Ancora ultimi nella crescita In calo consumi e produzione

L'Italia è in recessione: -0,7% nell'industria. Aumentano gli occupati ma non le ore lavorate. Vendite giù dello 0,3%

Ancora ultimi nella crescita In calo consumi e produzione

L'Italia è in recessione e gli italiani si stanno impoverendo. E le ultime stime dell'Unione europea confermano che siamo ultimi. A maggio, l'indice destagionalizzato della produzione industriale aumenta dello 0,9% rispetto ad aprile. Apparentemente una buona notizia, in realtà brutta, perché nella media del trimestre marzo-maggio, il livello destagionalizzato della produzione diminuisce dello 0,1% rispetto al trimestre precedente. Il recupero di maggio non è bastato per evitare la discesa di 0,1 sul trimestre dicembre 2018-febbraio 2019. E, in effetti, purtroppo nel maggio 2019 l'indice della produzione industriale diminuisce di 0,7 punti rispetto a maggio 2018, a parità dei giorni lavorati. Il calo della produzione industriale si riflette nel calo dei consumi.

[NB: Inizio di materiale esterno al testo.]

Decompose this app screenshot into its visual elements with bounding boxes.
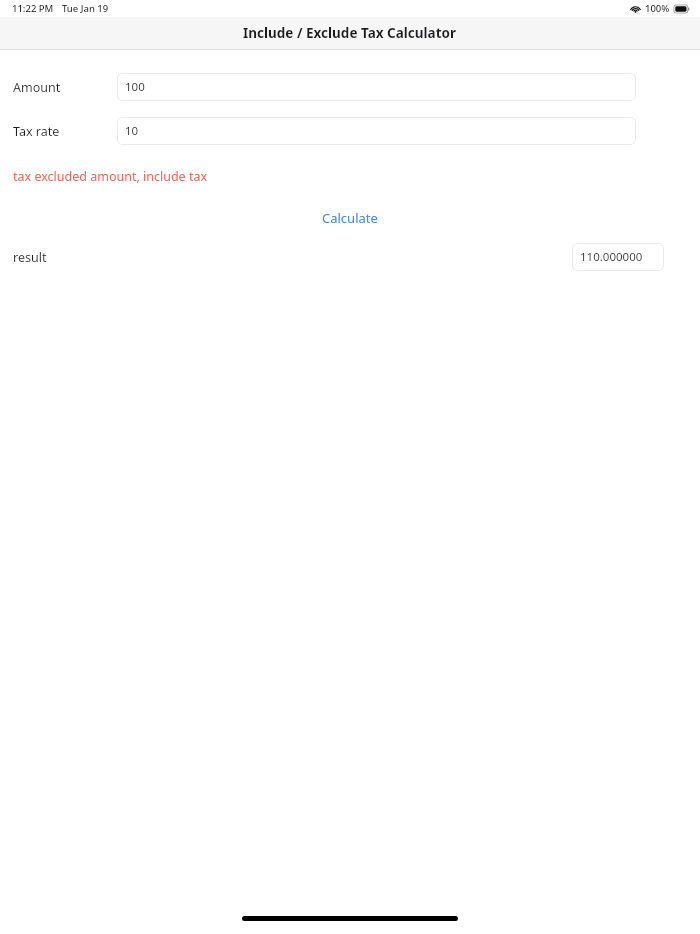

In maggio, secondo l'Istat, le vendite al dettaglio presentano una diminuzione su aprile dello 0,7% in valore e dello 0,8% in volume. Lo 0,1 di differenza si spiega con l'aumento dei prezzi al minuto. Le vendite dei beni alimentari registrano un calo maggiore della media complessiva sia in valore, -1 %, che in volume: -1,1%. Il fatto più preoccupante emerge dal confronto fra i primi 5 mesi di quest'anno e i primi 5 mesi del 2018. Le vendite al dettaglio registrano una diminuzione dello 1,8 in valore dello 1,5 in volume, perché i prezzi sono scesi dello 0,8 a causa della recessione. La riduzione della domanda di consumi dello 1,5% in volume, cioè al netto della variazione dei prezzi, fra il trimestre marzo-maggio di quest'anno e lo stesso del 2018 è molto maggiore della flessione del nostro Pil che - fortunatamente - è solo di pochi decimali. Ergo la domanda al dettaglio diminuisce di più del prodotto nazionale. La gente è impaurita dalla confusione nella politica governativa: liti continue, successivi proclami di pace, rinvii di decisioni. Ciò genera un aumento della propensione al risparmio, attuata tenendo i soldi in banca per fronteggiare le emergenze.

Ma vi è anche una riduzione del potere di acquisto dei lavoratori. Il fatto che la disoccupazione si sia ridotta e l'occupazione sia aumentata, raggiungendo un livello in precedenza non registrato, non contraddice quel che ho appena scritto, perché il numero di occupati è un dato ingannevole. Infatti sono diminuite le ore lavorate ed è peggiorata la composizione della forza lavoro. Sono aumentati i servizi a basso reddito, mentre si sono ridotti gli investimenti, che comportano occupazioni specializzate. Una conferma del fatto che la riduzione delle vendite al dettaglio dipende dalla riduzione del potere di acquisto dei lavoratori e dalle paure del ceto medio e medio basso sta nel fatto che sono diminuite soprattutto le vendite dei piccoli negozi, mentre la grande distribuzione incrementa il fatturato. La gente cerca di spender meno, in esercizi con prodotti standardizzati. Lo fa anche il ceto medio, che è tartassato da una crescente pressione fiscale e rinunzia ad abitudini tradizionali, anche perché risparmia di più temendo i rischi futuri. Fra i primi 5 mesi del 2019 in confronto a quelli del 2018, nelle vendite di generi alimentari dei piccoli negozi c'è una riduzione dello 0,6%, contro un aumento di 0,9 per la grande distribuzione.

Il valore delle vendite per i primi 5 mesi 2019 contro i primi 5 del 2018, in effetti registra un aumento dello 0,5%, mentre il volume si riduce dello 0,3%, perché i prezzi sono aumentati dello 0,8%. Il rincaro si è avuto nonostante l'afflusso di compratori ai discount, che nei primi 5 mesi del 2019 registrano un aumento di fatturato +4,2%.

Ciò fa capire quale sia il clima economico e psicologico attuale.